-------- DATA SUPPLIED --------

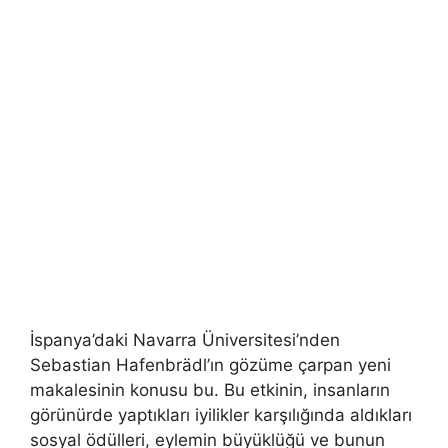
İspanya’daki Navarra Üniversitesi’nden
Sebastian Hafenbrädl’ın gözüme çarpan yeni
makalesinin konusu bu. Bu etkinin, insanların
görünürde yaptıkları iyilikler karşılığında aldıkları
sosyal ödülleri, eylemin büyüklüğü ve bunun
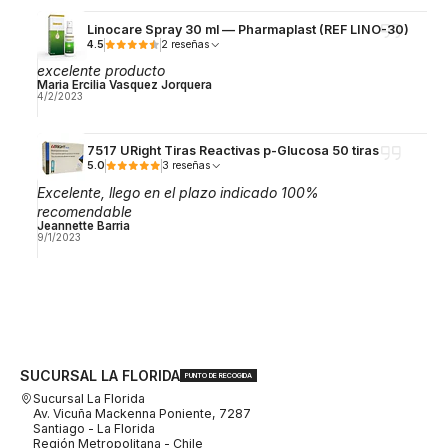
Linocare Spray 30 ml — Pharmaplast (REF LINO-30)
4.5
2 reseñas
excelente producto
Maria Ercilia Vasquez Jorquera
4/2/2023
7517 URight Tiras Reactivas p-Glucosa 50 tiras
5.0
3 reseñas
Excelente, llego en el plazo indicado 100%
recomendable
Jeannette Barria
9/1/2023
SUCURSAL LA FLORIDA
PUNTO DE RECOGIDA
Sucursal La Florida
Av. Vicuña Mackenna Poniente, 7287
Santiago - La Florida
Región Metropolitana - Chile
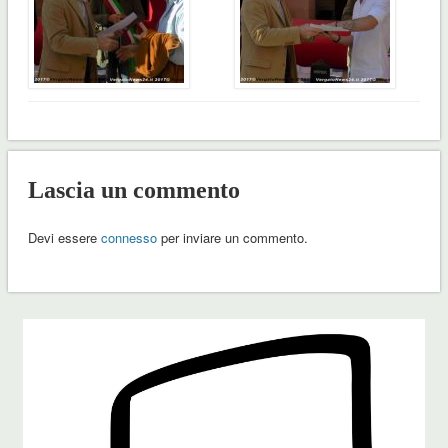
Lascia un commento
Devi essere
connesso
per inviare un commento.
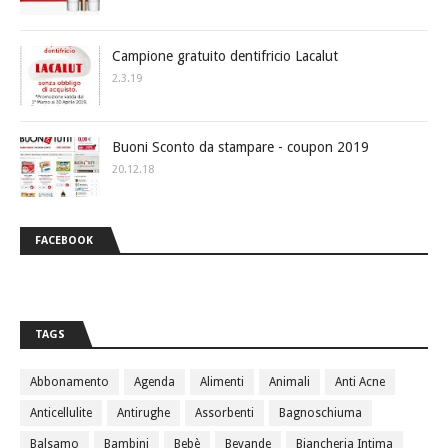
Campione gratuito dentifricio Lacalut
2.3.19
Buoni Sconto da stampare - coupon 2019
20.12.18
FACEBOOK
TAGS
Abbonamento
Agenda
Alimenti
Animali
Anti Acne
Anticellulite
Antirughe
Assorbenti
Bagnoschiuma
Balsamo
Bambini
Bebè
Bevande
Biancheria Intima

--------
-------- DATA SUPPLIED --------

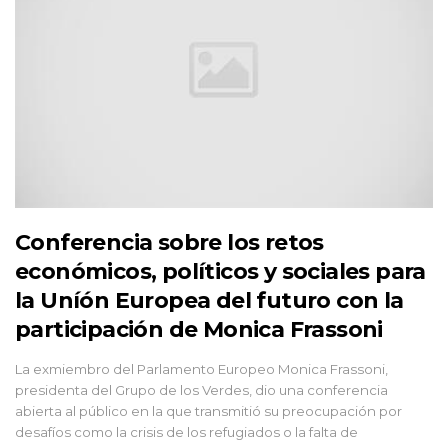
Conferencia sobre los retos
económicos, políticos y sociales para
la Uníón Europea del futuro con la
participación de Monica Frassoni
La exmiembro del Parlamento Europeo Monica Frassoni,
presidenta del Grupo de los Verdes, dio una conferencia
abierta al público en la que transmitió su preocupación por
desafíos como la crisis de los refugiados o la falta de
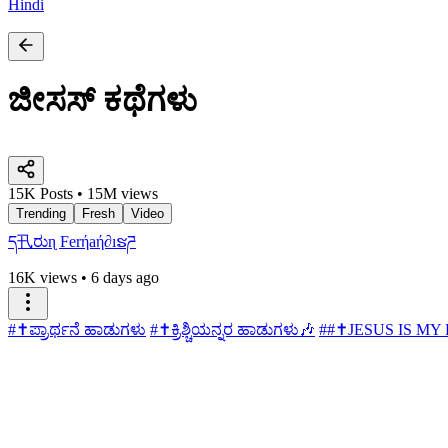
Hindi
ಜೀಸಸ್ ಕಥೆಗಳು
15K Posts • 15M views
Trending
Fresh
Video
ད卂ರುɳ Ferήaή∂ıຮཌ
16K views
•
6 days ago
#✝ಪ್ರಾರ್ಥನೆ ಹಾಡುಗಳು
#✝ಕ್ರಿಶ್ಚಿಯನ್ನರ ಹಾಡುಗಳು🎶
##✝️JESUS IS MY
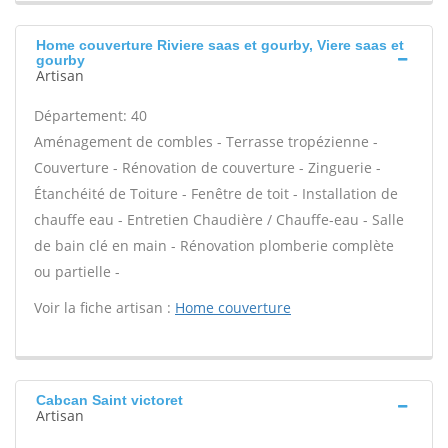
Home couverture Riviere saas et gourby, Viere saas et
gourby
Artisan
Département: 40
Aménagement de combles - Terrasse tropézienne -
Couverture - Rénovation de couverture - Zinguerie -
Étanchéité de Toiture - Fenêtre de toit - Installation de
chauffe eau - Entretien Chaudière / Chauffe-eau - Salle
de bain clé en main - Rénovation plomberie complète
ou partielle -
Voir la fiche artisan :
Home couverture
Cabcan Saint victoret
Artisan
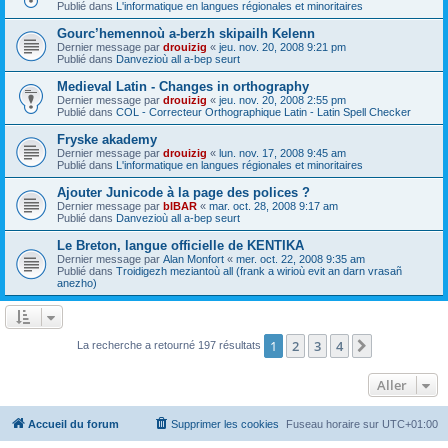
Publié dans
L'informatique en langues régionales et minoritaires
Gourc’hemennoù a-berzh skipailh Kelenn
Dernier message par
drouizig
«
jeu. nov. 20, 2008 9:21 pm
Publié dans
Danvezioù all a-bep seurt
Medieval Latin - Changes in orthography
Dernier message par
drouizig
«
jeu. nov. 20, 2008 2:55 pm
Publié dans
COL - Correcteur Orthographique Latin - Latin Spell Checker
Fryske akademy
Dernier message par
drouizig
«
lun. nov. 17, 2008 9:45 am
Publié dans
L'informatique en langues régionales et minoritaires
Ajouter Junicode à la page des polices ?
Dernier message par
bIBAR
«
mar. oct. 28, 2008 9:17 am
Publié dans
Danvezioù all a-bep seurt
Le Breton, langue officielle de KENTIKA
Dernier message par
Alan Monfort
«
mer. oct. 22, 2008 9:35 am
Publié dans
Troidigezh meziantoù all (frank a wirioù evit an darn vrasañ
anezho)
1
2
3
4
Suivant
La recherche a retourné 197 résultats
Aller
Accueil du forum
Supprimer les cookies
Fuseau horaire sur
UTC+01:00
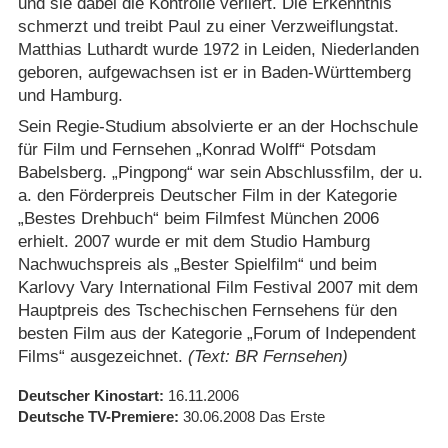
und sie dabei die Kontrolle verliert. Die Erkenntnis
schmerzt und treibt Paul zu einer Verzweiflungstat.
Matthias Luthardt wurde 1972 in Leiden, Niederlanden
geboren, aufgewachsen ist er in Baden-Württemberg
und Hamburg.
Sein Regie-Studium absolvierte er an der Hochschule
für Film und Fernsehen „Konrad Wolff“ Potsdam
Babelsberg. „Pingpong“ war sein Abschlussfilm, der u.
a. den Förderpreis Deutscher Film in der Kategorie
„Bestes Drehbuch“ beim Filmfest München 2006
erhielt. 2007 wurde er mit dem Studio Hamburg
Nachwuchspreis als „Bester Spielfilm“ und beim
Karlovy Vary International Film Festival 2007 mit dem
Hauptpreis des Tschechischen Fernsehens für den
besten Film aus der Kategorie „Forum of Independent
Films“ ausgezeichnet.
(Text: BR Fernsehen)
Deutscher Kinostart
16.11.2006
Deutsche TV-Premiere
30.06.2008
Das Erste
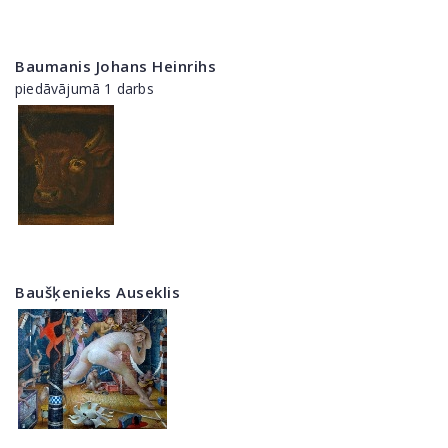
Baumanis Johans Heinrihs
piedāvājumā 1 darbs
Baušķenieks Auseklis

--------

## TASK BRIEF
The answer must be a single number: how many lines in the records above contain the word "Monica".

## WRITTEN ANSWER
2